Ci ho pensato molto: anche se è andato bene se un mio film non entra nella top ten dei dieci film più visti di tutti i tempi, qualcuno non riesce a farsene una ragione. E' successo con Unbreakable e accade di nuovo oggi. E dire che The Village e Unbreakable sono, tra quelli che ho fatto, i miei film preferiti. Forse sono rimasti delusi dal fatto che in questo caso il soprannaturale non era reale. In America si aspettano da me sempre lo stesso tipo di film. In questo caso, invece, sono convinto che in Europa siate più aperti a vedere film appartenenti a generi differenti.

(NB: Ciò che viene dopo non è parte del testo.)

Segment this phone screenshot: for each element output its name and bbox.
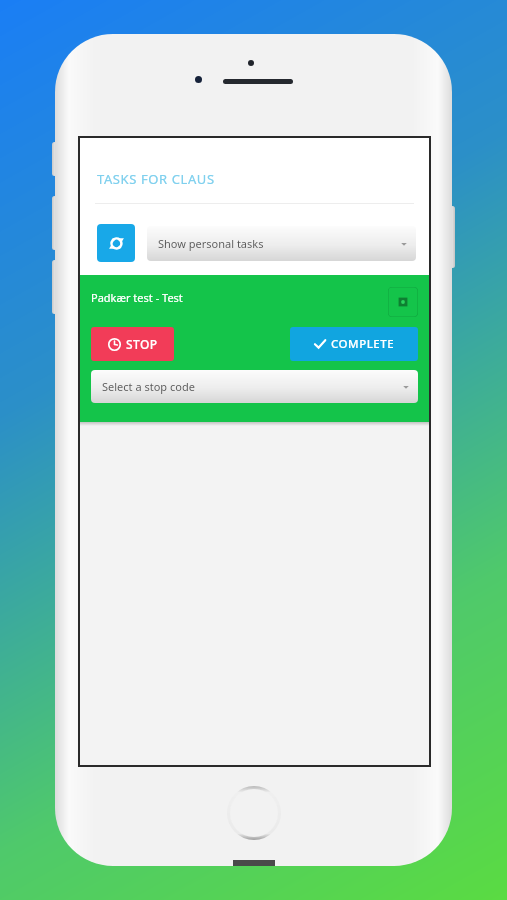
button[interactable]: Select a stop code bbox=[91, 370, 418, 403]
button[interactable]: STOP bbox=[91, 327, 174, 361]
staticText: STOP bbox=[126, 336, 158, 352]
button[interactable]: Show personal tasks bbox=[147, 226, 416, 261]
staticText: TASKS FOR CLAUS bbox=[97, 170, 215, 188]
button[interactable]: Task details bbox=[388, 287, 418, 317]
button[interactable]: Refresh bbox=[97, 224, 135, 262]
button[interactable]: COMPLETE bbox=[290, 327, 418, 361]
staticText: Show personal tasks bbox=[158, 236, 264, 251]
staticText: Select a stop code bbox=[102, 379, 195, 394]
staticText: Padkær test - Test bbox=[91, 290, 183, 305]
staticText: COMPLETE bbox=[331, 336, 395, 352]
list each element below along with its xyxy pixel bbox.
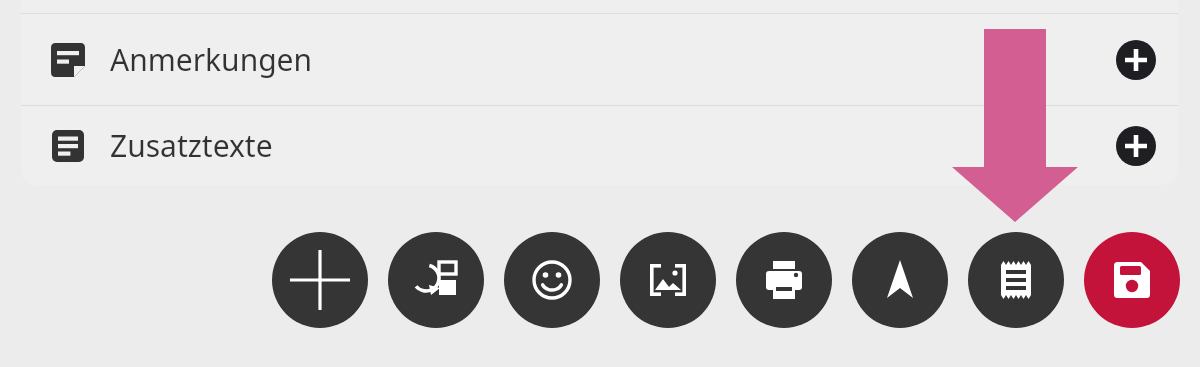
button[interactable]: Navigate [852, 232, 948, 328]
staticText: Zusatztexte [110, 125, 273, 166]
button[interactable]: Add Zusatztexte [1106, 116, 1166, 176]
button[interactable]: Add [272, 232, 368, 328]
button[interactable]: Zusatztexte [21, 106, 1178, 185]
button[interactable]: Anmerkungen [21, 14, 1178, 105]
button[interactable]: Print [736, 232, 832, 328]
button[interactable]: Save [1084, 232, 1180, 328]
staticText: Anmerkungen [110, 39, 313, 80]
button[interactable]: Receipt [968, 232, 1064, 328]
button[interactable]: Add Anmerkungen [1106, 30, 1166, 90]
button[interactable]: Emoji [504, 232, 600, 328]
button[interactable]: Rearrange [388, 232, 484, 328]
button[interactable]: Image [620, 232, 716, 328]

Parliamo di fantascienza...

Che tipo di film fa Steven Spielberg? Credo che, ironicamente, mi abbia mostrato come il cinema possa essere al tempo stesso arte e divertimento. Lui stesso, poi, ha scelto di fare o l'uno o l'altro. All'inizio, però, della sua carriera è riuscito a fare film che contenessero entrambi gli elementi. E.T., per esempio era un dramma intimista, ma - al tempo stesso - anche un grande film di fantascienza. Il mio sogno è quello di portare avanti una carriera fatta di questo tipo di incontri e contaminazioni.

Lei viene spesso paragonato ad Alfred Hitchcock...

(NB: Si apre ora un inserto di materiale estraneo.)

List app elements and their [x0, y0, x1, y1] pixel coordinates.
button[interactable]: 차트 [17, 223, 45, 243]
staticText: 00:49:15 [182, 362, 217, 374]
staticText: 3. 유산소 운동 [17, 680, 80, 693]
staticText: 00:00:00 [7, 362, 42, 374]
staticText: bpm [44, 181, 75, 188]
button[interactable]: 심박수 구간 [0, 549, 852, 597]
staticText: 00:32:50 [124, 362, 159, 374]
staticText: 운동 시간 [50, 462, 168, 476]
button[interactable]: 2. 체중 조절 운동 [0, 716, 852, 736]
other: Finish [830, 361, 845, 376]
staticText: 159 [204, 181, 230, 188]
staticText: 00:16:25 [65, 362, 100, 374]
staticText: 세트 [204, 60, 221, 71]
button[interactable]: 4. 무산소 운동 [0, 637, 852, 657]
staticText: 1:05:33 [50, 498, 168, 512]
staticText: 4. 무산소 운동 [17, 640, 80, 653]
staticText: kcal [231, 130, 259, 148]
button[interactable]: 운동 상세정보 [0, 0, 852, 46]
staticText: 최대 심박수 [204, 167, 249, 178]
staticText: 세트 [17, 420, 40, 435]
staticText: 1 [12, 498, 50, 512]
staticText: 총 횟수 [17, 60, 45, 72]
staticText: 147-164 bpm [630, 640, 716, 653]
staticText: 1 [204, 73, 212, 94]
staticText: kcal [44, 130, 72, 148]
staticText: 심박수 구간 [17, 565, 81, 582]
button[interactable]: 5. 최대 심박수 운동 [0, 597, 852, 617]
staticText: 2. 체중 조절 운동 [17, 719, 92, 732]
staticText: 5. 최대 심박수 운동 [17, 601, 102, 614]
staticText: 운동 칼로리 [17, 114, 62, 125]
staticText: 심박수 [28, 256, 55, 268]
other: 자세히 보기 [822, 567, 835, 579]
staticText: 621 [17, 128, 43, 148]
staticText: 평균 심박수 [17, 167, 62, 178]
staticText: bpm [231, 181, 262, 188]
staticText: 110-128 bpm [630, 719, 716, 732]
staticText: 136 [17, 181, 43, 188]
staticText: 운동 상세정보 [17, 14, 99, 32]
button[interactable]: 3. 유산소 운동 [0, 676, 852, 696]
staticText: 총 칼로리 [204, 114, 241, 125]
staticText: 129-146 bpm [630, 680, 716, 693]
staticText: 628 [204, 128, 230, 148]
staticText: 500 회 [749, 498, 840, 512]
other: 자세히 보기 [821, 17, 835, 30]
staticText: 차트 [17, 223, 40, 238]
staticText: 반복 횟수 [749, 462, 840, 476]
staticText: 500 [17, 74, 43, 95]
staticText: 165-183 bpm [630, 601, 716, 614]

E' vero, ma credo si tratti più che altro di una grande attestazione di stima. Hitchcock era un maestro che ha girato una cinquantina di film di cui tredici o quattordici possono essere considerati dei veri e propri classici. Normalmente un grande regista ha quattro o cinque film che possono essere considerati dei classici. Nel suo caso la quota è davvero straordinaria... Io sono stato influenzato da molti registi, ma il mio cinema resta legato alla suspence. Dovrei riflettere in maniera non più naturale per cambiare il mio atteggiamento registico. Non credo di copiare Hitchcock, anche se evidentemente lo ammiro molto. Del resto il mio amore per il cinema è nato in maniera completamente diversa. Sono nato nel 1970: da quando avevo sette fino ai dodici anni Spielberg e Lucas hanno girato film come Guerre Stellari, I predatori dell'Arca Perduta e E.T. Questo tipo di cinema ha trasformato la mia vita facendomi scegliere la carriera di regista. Stilisticamente, però, le mie influenze sono quelle di Kubrick e Hitchcock. I temi appartengono ai primi due, il tipo di narrazione che scelgo agli altri due.